Kindle本を出すと商業出版できなくなる?──それ、本当ですか?
昨日、100人規模のビジネス交流会に参加した際のことです。
出版に詳しい人はほんのわずかという環境で、ある参加者からこう質問されました。
「Kindle本を出してしまうと、紙の商業出版の可能性がなくなると聞いたのですが、本当ですか?」
私は即答しました。
「それは“根本の前提”が間違っているために広まっているデマです。
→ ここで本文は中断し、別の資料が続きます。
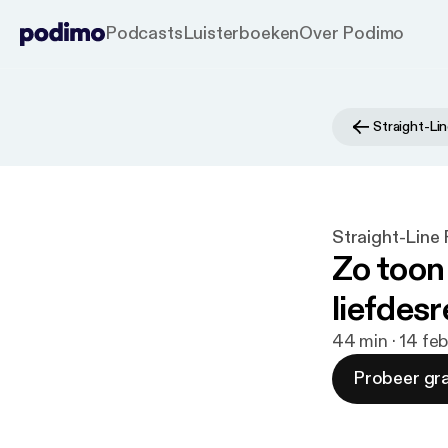
Podcasts
Luisterboeken
Over Podimo
Straight-Li
Straight-Line
Zo toon 
liefdesr
44 min · 14 fe
Probeer gra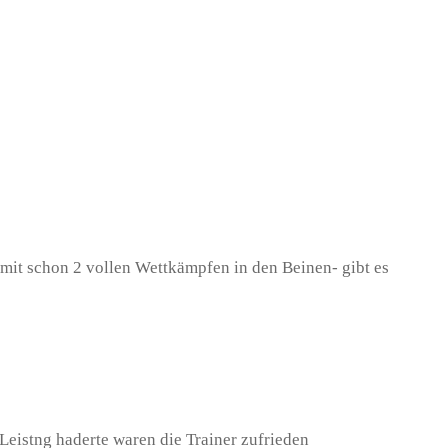
m-mit schon 2 vollen Wettkämpfen in den Beinen- gibt es
eistng haderte waren die Trainer zufrieden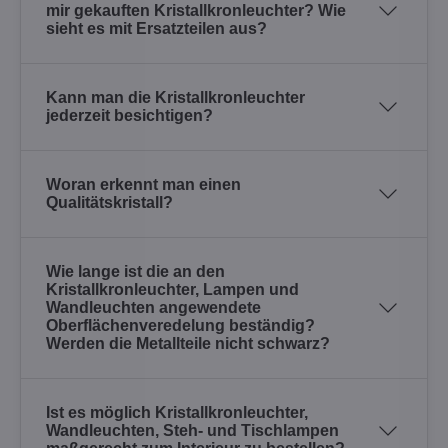
mir gekauften Kristallkronleuchter? Wie
sieht es mit Ersatzteilen aus?
Kann man die Kristallkronleuchter
jederzeit besichtigen?
Woran erkennt man einen
Qualitätskristall?
Wie lange ist die an den
Kristallkronleuchter, Lampen und
Wandleuchten angewendete
Oberflächenveredelung beständig?
Werden die Metallteile nicht schwarz?
Ist es möglich Kristallkronleuchter,
Wandleuchten, Steh- und Tischlampen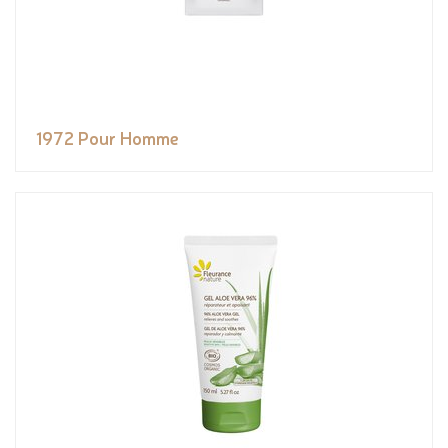
1972 Pour Homme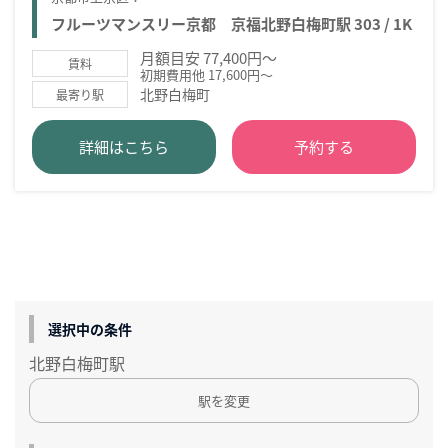
フルーツマンスリー京都 京福北野白梅町駅 303 / 1K
月額目安 77,400円～
賃料
初期費用他 17,600円～
北野白梅町
最寄り駅
詳細はこちら
予約する
選択中の条件
北野白梅町駅
駅を変更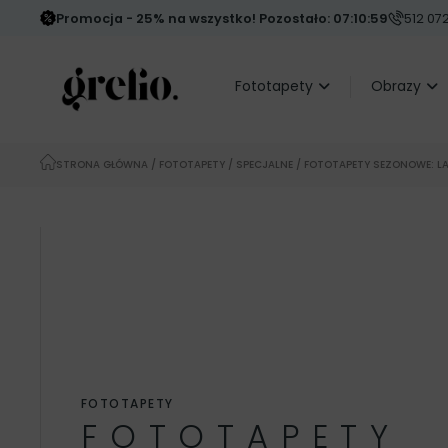
Promocja - 25% na wszystko! Pozostało: 07:10:57
512 072
Fototapety
Obrazy
STRONA GŁÓWNA
/
FOTOTAPETY
/
SPECJALNE
/ FOTOTAPETY SEZONOWE: L
FOTOTAPETY
FOTOTAPETY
」
そして、この誤解を解くことこそ、私たち出版の専門家の役割だと強く感じています。
なぜ“Kindle=悪”という誤解が生まれるのか?
原因はシンプルです。
Kindle本を「ひとくくり」にして語ってしまうから。
世の中には、
・著者が独学で作ったKindle本
・出版知識を持たない業者が安価で作った“粗悪本”
が大量にあります。
表紙デザインが安っぽい、内容が薄い、編集が入っていない、タイトルが稚拙――。
あなたが出版社の編集者だったら、これらをどう評価するでしょうか?
答えは明白です。
「読む価値がない」
「このレベルなら紙の商業出版は難しい」
経験豊富な編集者は、こうした判断を 一瞬 で下します。
こうした“粗悪なKindle本”が大量に出ていることが原因で、
「Kindleを出すと商業出版できなくなる」という噂が生まれたのです。
編集者が見ているのは“Kindleか紙か”ではない
ここが最重要ポイントです。
出版社の編集者は、
媒体ではなく「中身のレベル」を見ています。
・内容の構成
・読者への価値
・文章の質
・タイトルの強さ
・表紙デザインの完成度
・再現性のある専門性
・市場への適合性
これらは、紙だろうがKindleだろうが関係ありません。